_Input:_

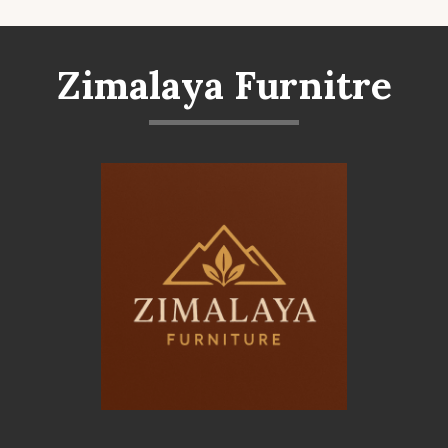
Zimalaya Furnitre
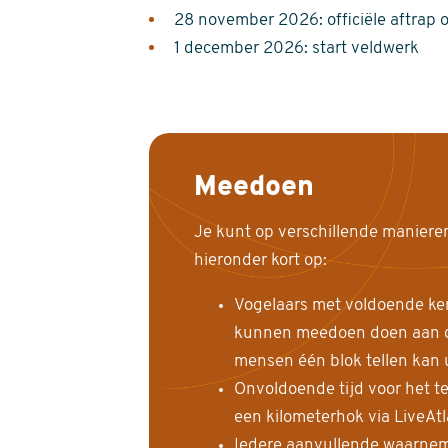
28 november 2026: officiële aftrap 
1 december 2026: start veldwerk
Meedoen
Je kunt op verschillende maniere
hieronder kort op:
Vogelaars met voldoende ke
kunnen meedoen doen aan de
mensen één blok tellen kan 
Onvoldoende tijd voor het te
een kilometerhok via LiveAt
Iedere aanvullende waarnem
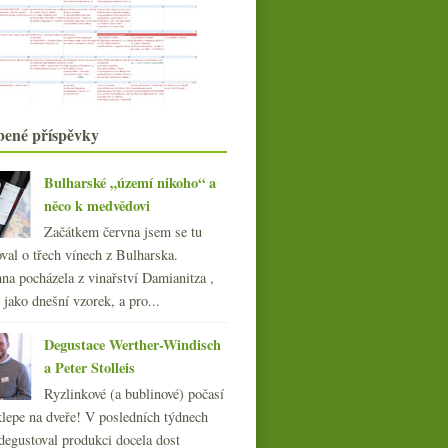
Jedno bílé a několik degustačních
poznámek
Salon vín, Trpělka & Oulehla
Dva opravdu povedené německé
ryzlinky
Biodynamický Riesling a Veltlín
bené příspěvky
Čtrnáct supertoskánských vín
Co je to vlastně supertoskánec?
Bulharské „území nikoho“ a
Frankovka a solidní Bordeaux
Návrat kalamáře & vinné plány
něco k medvědovi
Ruska
Začátkem června jsem se tu
Eugenio Rosi a nadšení nejen z
val o třech vínech z Bulharska.
Marzemina
na pocházela z vinařství Damianitza ,
ledna
(21)
►
ě jako dnešní vzorek, a pro...
014
(254)
013
(249)
Degustace Werther-Windisch
012
(254)
a Peter Stolleis
011
(252)
Ryzlinkové (a bublinové) počasí
010
(249)
klepe na dveře! V posledních týdnech
009
(249)
degustoval produkci docela dost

_Try it:_
Give the listing again, exactly as it appears, but without its images.

_Finished task:_
Zimalaya Furnitre
28 november 2026: officiële aftrap 
1 december 2026: start veldwerk
Meedoen
Je kunt op verschillende maniere
hieronder kort op:
Vogelaars met voldoende ke
kunnen meedoen doen aan de
mensen één blok tellen kan 
Onvoldoende tijd voor het te
een kilometerhok via LiveAt
Iedere aanvullende waarnem
Jedno bílé a několik degustačních
poznámek
Salon vín, Trpělka & Oulehla
Dva opravdu povedené německé
ryzlinky
Biodynamický Riesling a Veltlín
bené příspěvky
Čtrnáct supertoskánských vín
Co je to vlastně supertoskánec?
Bulharské „území nikoho“ a
Frankovka a solidní Bordeaux
Návrat kalamáře & vinné plány
něco k medvědovi
Ruska
Začátkem června jsem se tu
Eugenio Rosi a nadšení nejen z
val o třech vínech z Bulharska.
Marzemina
na pocházela z vinařství Damianitza ,
ledna
(21)
►
ě jako dnešní vzorek, a pro...
014
(254)
013
(249)
Degustace Werther-Windisch
012
(254)
a Peter Stolleis
011
(252)
Ryzlinkové (a bublinové) počasí
010
(249)
klepe na dveře! V posledních týdnech
009
(249)
degustoval produkci docela dost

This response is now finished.